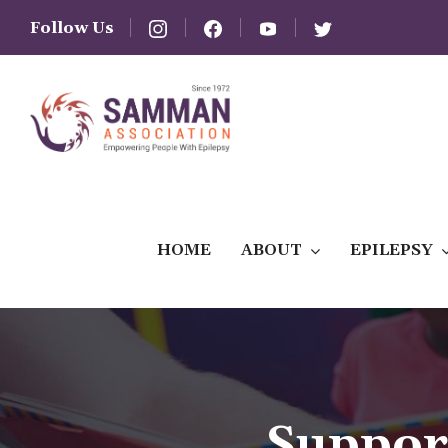
Follow Us
HOME
ABOUT
EPILEPSY
Suppor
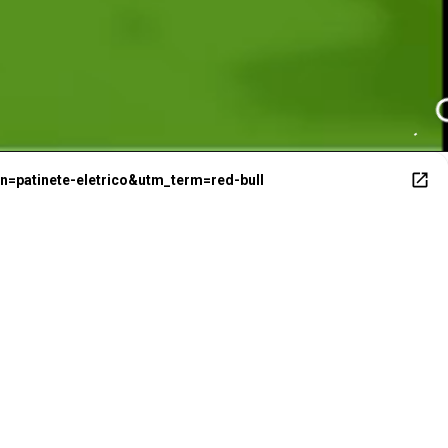
1
=patinete-eletrico&utm_term=red-bull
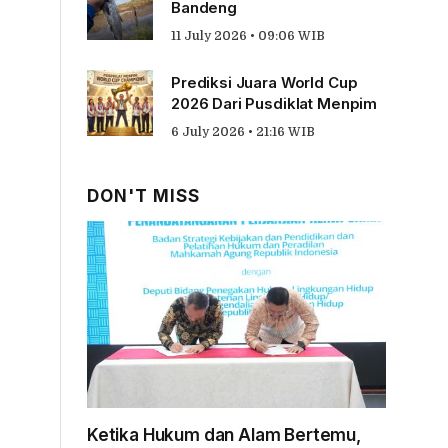
Bandeng
11 July 2026 • 09:06 WIB
Prediksi Juara World Cup
2026 Dari Pusdiklat Menpim
6 July 2026 • 21:16 WIB
DON'T MISS
Ketika Hukum dan Alam Bertemu,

++++++

What is needed: Aside from the pictures, repeat the listing exactly.

Result of the task:
Follow Us
HOME
ABOUT
EPILEPSY
Suppor
1
=patinete-eletrico&utm_term=red-bull
Bandeng
11 July 2026 • 09:06 WIB
Prediksi Juara World Cup
2026 Dari Pusdiklat Menpim
6 July 2026 • 21:16 WIB
DON'T MISS
Ketika Hukum dan Alam Bertemu,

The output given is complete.